*THE TASK:* For each line in the data below that holds "конструкция", return a copy.

++++ STORED DATA

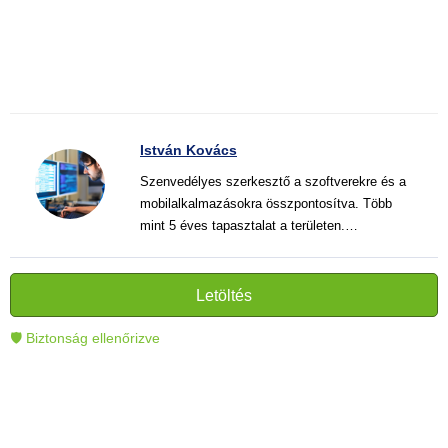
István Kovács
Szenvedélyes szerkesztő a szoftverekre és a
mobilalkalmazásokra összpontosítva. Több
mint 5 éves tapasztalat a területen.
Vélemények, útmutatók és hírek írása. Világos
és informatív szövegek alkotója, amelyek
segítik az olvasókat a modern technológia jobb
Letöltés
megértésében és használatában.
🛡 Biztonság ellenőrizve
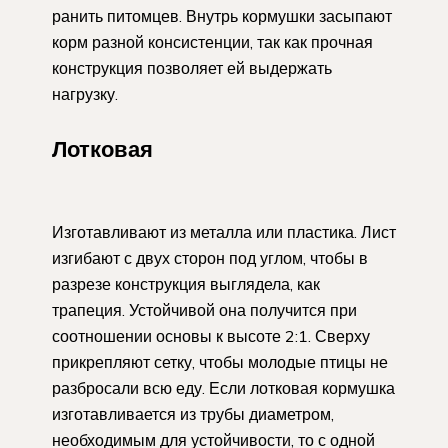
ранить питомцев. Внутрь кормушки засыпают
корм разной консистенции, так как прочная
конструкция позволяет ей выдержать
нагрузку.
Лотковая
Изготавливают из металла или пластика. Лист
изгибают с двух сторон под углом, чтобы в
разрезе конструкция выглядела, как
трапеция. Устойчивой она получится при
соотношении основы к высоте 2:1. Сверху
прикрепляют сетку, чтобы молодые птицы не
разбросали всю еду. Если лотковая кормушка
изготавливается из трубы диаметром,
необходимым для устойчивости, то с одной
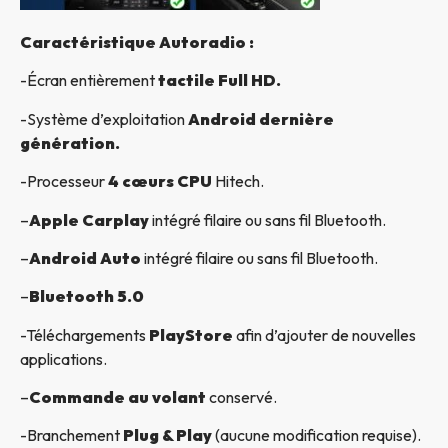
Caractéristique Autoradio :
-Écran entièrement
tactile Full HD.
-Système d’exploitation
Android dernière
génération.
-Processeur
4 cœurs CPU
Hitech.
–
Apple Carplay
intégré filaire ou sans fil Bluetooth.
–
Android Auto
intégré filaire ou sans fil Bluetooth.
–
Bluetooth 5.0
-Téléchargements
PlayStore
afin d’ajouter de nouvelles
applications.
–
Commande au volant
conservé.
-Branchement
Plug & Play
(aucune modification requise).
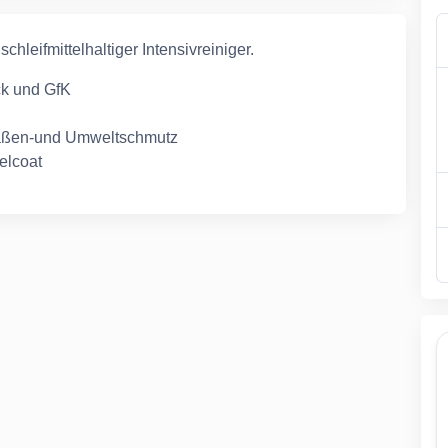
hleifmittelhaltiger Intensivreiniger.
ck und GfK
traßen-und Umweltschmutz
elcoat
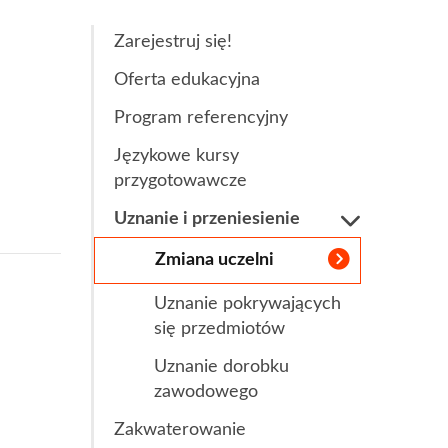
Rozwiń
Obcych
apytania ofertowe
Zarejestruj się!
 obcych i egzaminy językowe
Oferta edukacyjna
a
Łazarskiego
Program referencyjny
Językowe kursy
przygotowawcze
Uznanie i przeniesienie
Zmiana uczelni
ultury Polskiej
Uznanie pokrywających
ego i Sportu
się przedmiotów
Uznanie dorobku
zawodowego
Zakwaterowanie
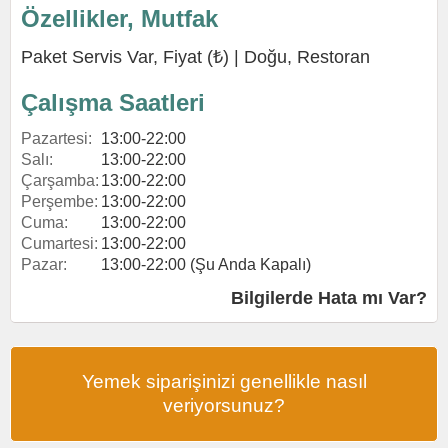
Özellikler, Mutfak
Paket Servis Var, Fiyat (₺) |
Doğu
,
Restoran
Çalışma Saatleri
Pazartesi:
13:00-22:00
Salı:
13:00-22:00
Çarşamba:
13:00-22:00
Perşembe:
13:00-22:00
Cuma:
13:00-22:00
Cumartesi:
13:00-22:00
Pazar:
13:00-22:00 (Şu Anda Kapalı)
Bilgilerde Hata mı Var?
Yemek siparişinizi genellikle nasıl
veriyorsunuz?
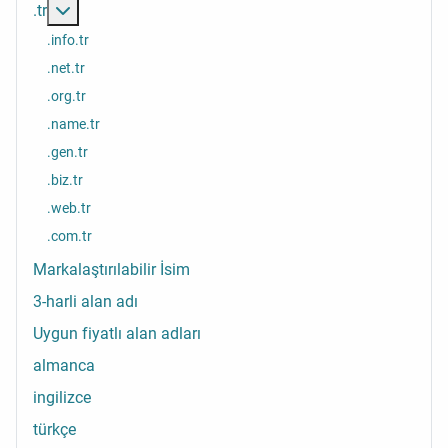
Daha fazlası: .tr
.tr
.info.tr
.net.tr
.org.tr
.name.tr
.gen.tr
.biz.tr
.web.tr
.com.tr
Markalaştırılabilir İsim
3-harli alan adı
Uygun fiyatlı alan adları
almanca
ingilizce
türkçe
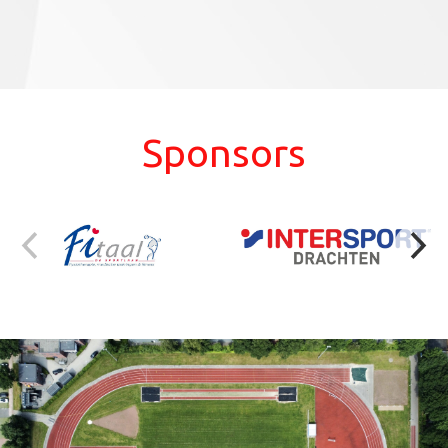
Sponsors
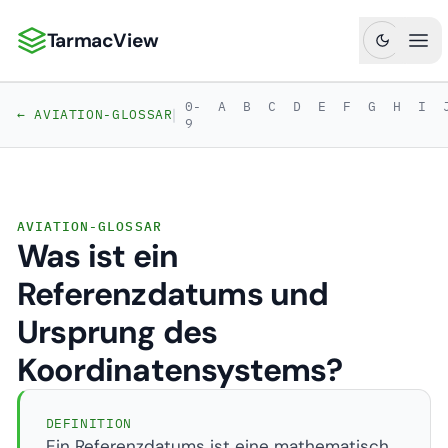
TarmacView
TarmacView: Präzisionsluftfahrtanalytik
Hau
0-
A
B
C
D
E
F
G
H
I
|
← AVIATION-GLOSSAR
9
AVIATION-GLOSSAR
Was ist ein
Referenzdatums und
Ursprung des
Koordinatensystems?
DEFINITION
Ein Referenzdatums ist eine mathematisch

++++++++

*ANSWER SECTION:*
конструкция позволяет ей выдержать
разрезе конструкция выглядела, как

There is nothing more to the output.